書き換え耐性1億回という信頼性は、主に2つの回路技術で実現した。1つは、読み出し時にメモリセル選択ゲートへの正電圧印加を不要にするアレイアーキテクチャ技術だ。
電荷(チャージ)トラップ方式のフラッシュメモリの場合、FN(Fowler-Nordheim)トンネル効果を利用して絶縁膜(電荷トラップ膜)に挟まれた記憶領域に電荷を出し入れする。小さな電力で、FNトンネル効果を起こすには、電荷トラップ膜を薄くする必要があるが、薄くすると信頼性が悪化する。具体的には、読み出し時に、メモリ選択ゲート(MG)に正電圧を印加する際に生じる電位差が、電荷トラップ膜にストレスを与え、劣化(しきい値電圧が下がる/リードディスターブ)の原因となる。
これに対し、ルネサスのアレイアーキテクチャは、読み出し時にメモリ選択ゲート(MG)に正電圧を印加せず、0Vを与える。代わりに、サブストレート側(WELL)に負電圧を印加することで、読み出しに必要な電位差を作り出す。この場合にも、電荷トラップ膜に電位差が加わることになるが「ほぼ劣化要因とはならなくなった」(ルネサス)とする。
もう1つの信頼性向上技術は、書き換え時にメモリセルに印加される電界を緩和する「Adaptable Slope Pulse Control」(ASPC)技術だ。

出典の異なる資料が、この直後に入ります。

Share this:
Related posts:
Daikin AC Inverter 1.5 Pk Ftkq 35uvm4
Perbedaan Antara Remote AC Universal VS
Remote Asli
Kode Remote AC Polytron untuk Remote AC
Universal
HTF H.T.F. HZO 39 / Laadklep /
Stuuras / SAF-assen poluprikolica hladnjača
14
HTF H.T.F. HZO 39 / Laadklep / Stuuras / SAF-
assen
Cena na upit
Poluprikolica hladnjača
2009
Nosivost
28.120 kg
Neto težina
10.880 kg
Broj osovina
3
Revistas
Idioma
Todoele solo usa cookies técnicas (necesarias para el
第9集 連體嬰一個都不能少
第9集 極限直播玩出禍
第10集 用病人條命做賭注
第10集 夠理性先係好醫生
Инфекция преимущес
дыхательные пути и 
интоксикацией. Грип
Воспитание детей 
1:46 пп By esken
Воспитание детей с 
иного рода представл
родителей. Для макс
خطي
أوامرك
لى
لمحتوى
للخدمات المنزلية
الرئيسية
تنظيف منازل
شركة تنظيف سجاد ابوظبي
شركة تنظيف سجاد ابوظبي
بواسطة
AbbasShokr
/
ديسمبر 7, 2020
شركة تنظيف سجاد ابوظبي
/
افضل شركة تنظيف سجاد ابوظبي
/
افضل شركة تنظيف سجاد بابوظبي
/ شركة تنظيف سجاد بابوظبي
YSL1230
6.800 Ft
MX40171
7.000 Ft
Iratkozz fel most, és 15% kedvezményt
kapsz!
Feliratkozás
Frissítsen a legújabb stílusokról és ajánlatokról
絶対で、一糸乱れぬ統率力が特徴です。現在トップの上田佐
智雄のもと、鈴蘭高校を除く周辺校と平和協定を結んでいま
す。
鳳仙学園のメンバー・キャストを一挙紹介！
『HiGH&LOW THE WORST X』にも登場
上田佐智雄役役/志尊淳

メモリセルは急な電界の変化に弱く、段階的に電界を与え、メモリセルへのストレスを軽減する手法が有効だ。既に、多くのフラッシュメモリで段階的に電界を加える技術が用いられている。「一般的なフラッシュメモリは、数段階の電界切り替えパルス(書き換えパルス)生成でも十分な信頼性を確保できたが、より高い信頼性を得るには、さらにスムーズなパルス生成が必要だった」とし、ルネサスは高速なパルス生成で、なだらかに電界を与えていく回路を構築。また、メモリセルの容量などの状況を検知し、電界の印加を最適化する回路も搭載。同回路により、無駄な電界印加を避け信頼性を高めるとともに、書き換えに必要な消費電流を抑えることに成功。書き換え時の消費電流は98μAで「従来の書き換え電流よりも2桁少ない」(ルネサス)とする。8Kバイト容量のメモリセルの書き換えに必要なエネルギー量は0.07mJ(128Kバイト容量試作チップでの測定結果)を実現している。